2. A method as claimed in claim 1 wherein said insoluble element selected from said group is an inert gas and wherein the ion implanting step includes placing said substrate in a vacuum, admitting said inert gas into said vacuum, producing an electrical plasma discharge through said inert gas with said substrate as the cathode and maintaining the potential and the vacuum in the range which will support the plasma.

3. The process defined in claim 1 wherein said bombardment is carried on in a vacuum chamber by the application of an electrical potential of from about 200 to about 2,000,000 volts and said substrate forms the cathode therein.

4. The process defined in claim 3 wherein the element is heated by an electron gun.

5. The process defined in claim 3 wherein said implantation is to a depth of approximately 20 microns.

6. A method as claimed in claim 1 wherein the preferred amount of interstitial alloy in said steel substrate ranges from 0.5 to 1.0% by weight.

7. A method as claimed in claim 1 wherein said implanted element has an atomic size substantially like iron.

8. A method as claimed in claim 7 wherein said element is argon.

9. A method as claimed in claim 7 wherein said element is silver.

10. A method as claimed in claim 1 where the plasma is ionized in a magnetic field, high frequency or radio frequency, by radiation beyond the ionization caused by the static d.c. bias.

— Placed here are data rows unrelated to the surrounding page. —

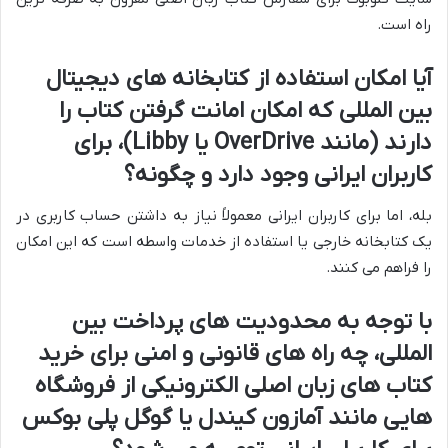
راه است.
آیا امکان استفاده از کتابخانه های دیجیتال
بین المللی که امکان امانت گرفتن کتاب را
دارند (مانند OverDrive یا Libby)، برای
کاربران ایرانی وجود دارد و چگونه؟
بله، اما برای کاربران ایرانی معمولاً نیاز به داشتن حساب کاربری در
یک کتابخانه خارجی یا استفاده از خدمات واسطه است که این امکان
را فراهم می کنند.
با توجه به محدودیت های پرداخت بین
المللی، چه راه های قانونی و امنی برای خرید
کتاب های زبان اصلی الکترونیکی از فروشگاه
هایی مانند آمازون کیندل یا گوگل پلی بوکس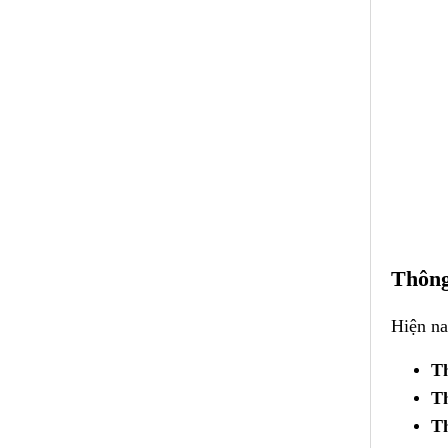
Thông
Hiện na
Th
T
T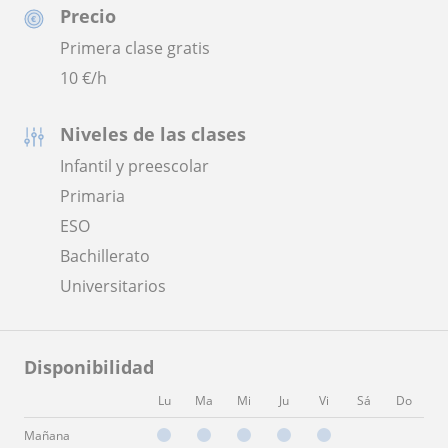
Precio
Primera clase gratis
10
€/h
Niveles de las clases
Infantil y preescolar
Primaria
ESO
Bachillerato
Universitarios
Disponibilidad
Lu
Ma
Mi
Ju
Vi
Sá
Do
Mañana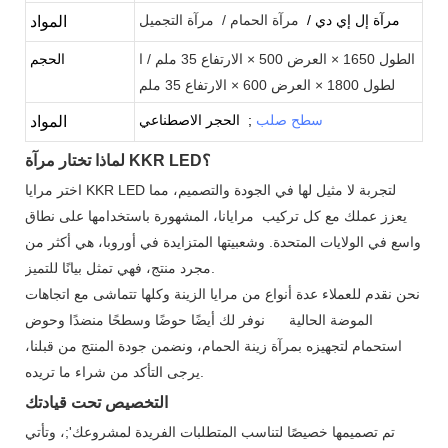
مرآة إل إي دي /
مرآة الحمام /
مرآة التجميل
المواد
الطول 1650 × العرض 500 × الارتفاع 35 ملم / ا
الحجم
لطول 1800 × العرض 600 × الارتفاع 35 ملم
سطح صلب
;
الحجر الاصطناعي
المواد
لماذا تختار مرآة KKR LED؟
اختر مرايا KKR LED لتجربة لا مثيل لها في الجودة والتصميم، مما
يعزز عملك مع كل تركيب مرايانا، المشهورة باستخدامها على نطاق
واسع في الولايات المتحدة. وشعبيتها المتزايدة في أوروبا، هي أكثر من
مجرد منتج، فهي تمثل بيانًا للتميز.
نحن نقدم للعملاء عدة أنواع من مرايا الزينة وكلها تتماشى مع اتجاهات
الموضة الحالية نوفر لك أيضًا حوضًا وسطحًا منضدًا وحوض
استحمام لتجهيزه بمرآة زينة الحمام، ونضمن جودة المنتج من قبلنا،
يرجى التأكد من شراء ما تريده.
التخصيص تحت قيادتك
تم تصميمها خصيصًا لتناسب المتطلبات الفريدة لمشروعك';، وتأتي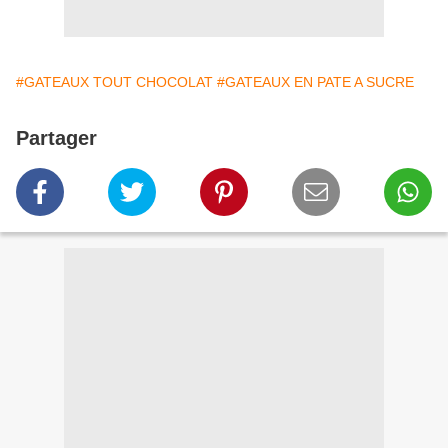
#GATEAUX TOUT CHOCOLAT
#GATEAUX EN PATE A SUCRE
Partager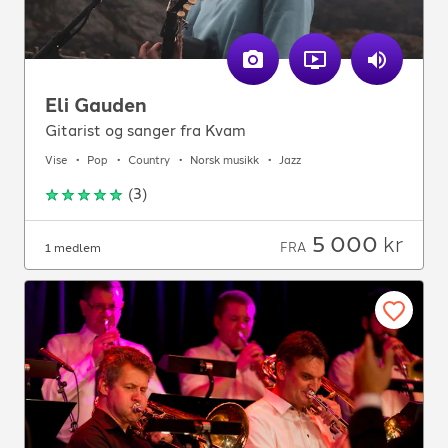
Eli Gauden
Gitarist og sanger fra Kvam
Vise
Pop
Country
Norsk musikk
Jazz
(
3
)
5 000
kr
FRA
1 medlem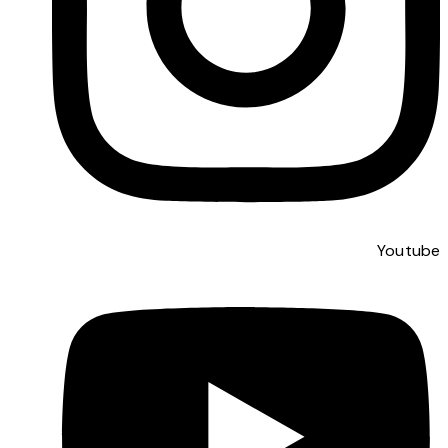
Youtube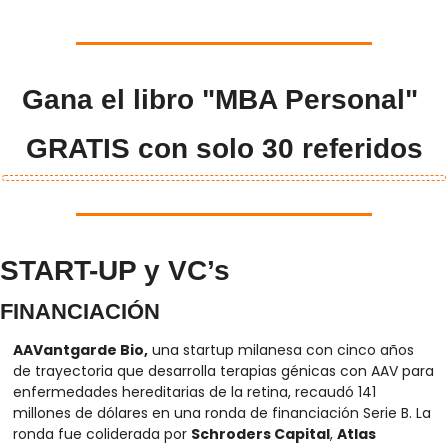
Gana el libro "MBA Personal" 
GRATIS con solo 30 referidos
START-UP y VC’s
FINANCIACIÓN
AAVantgarde Bio,
 una startup milanesa con cinco años 
de trayectoria que desarrolla terapias génicas con AAV para 
enfermedades hereditarias de la retina, recaudó 141 
millones de dólares en una ronda de financiación Serie B. La 
ronda fue coliderada por 
Schroders Capital
, 
Atlas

11. A superhard martensite comprising a steel substrate having interstitial alloys atoms ranging from about 0.3 to about 1.8% by weight selected from the group consisting of beryllium, boron, carbon and nitrogen in which the surface thereof contains an element insoluble in the iron of said substrate and embedded in said iron, said insoluble element being selected from the group consisting of helium, neon, argon, krypton, xenon, radon, lithium, sodium, potassium, rubidium, cesium, francium, calcium, strontium, barium, radium, silver, cadmium, mercury, thallium, lead, beryllium, magnesium, yttrium, lanthanum, zirconium, hafnium, thorium, tantalum, copper, indium, selenium, tellurium and polonium, said surface having martensitic structure with a grain structure substantially smaller than the structure which otherwise would have been produced by heat treatment.

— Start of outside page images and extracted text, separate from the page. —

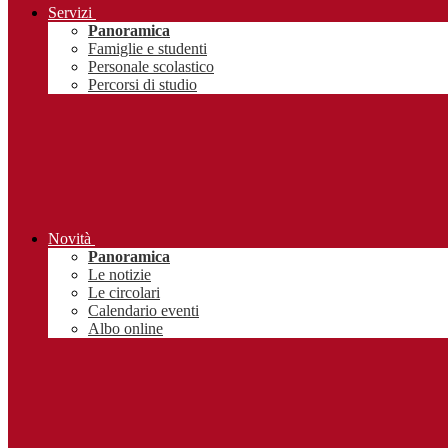
Servizi
Panoramica
Famiglie e studenti
Personale scolastico
Percorsi di studio
Novità
Panoramica
Le notizie
Le circolari
Calendario eventi
Albo online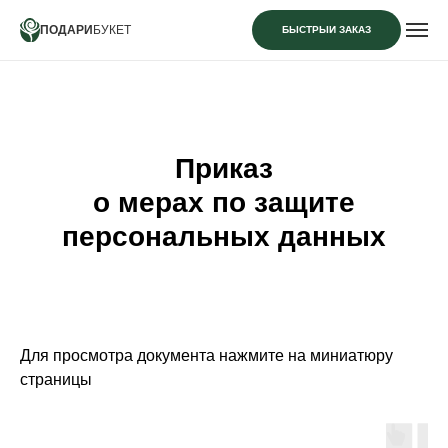
ПОДАРИ
БУКЕТ
БЫСТРЫЙ ЗАКАЗ
Приказ
о мерах по защите
персональных данных
Для просмотра документа нажмите на миниатюру
страницы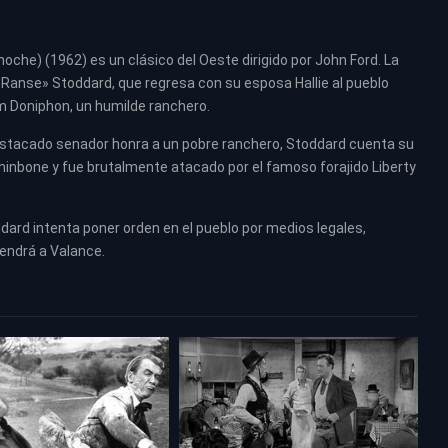
noche) (1962) es un clásico del Oeste dirigido por John Ford. La
Ranse» Stoddard, que regresa con su esposa Hallie al pueblo
om Doniphon, un humilde ranchero.
destacado senador honra a un pobre ranchero, Stoddard cuenta su
Shinbone y fue brutalmente atacado por el famoso forajido Liberty
dard intenta poner orden en el pueblo por medios legales,
tendrá a Valance.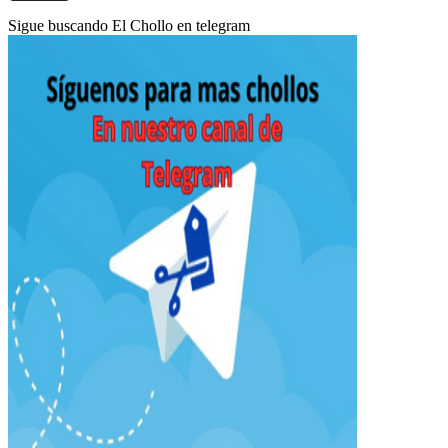
Sigue buscando El Chollo en telegram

12. The superhard martensite defined in claim 11 wherein said surface has a Knoop hardness above 1000.

13. A superhard martensite of claim 11 comprising a martensitic steel substrate in which said surface exhibits a grain size smaller than 0.001 mm as the longest dimension after normal quenching.

14. A substrate treated in accordance with claim 1 to produce a superhard martensite.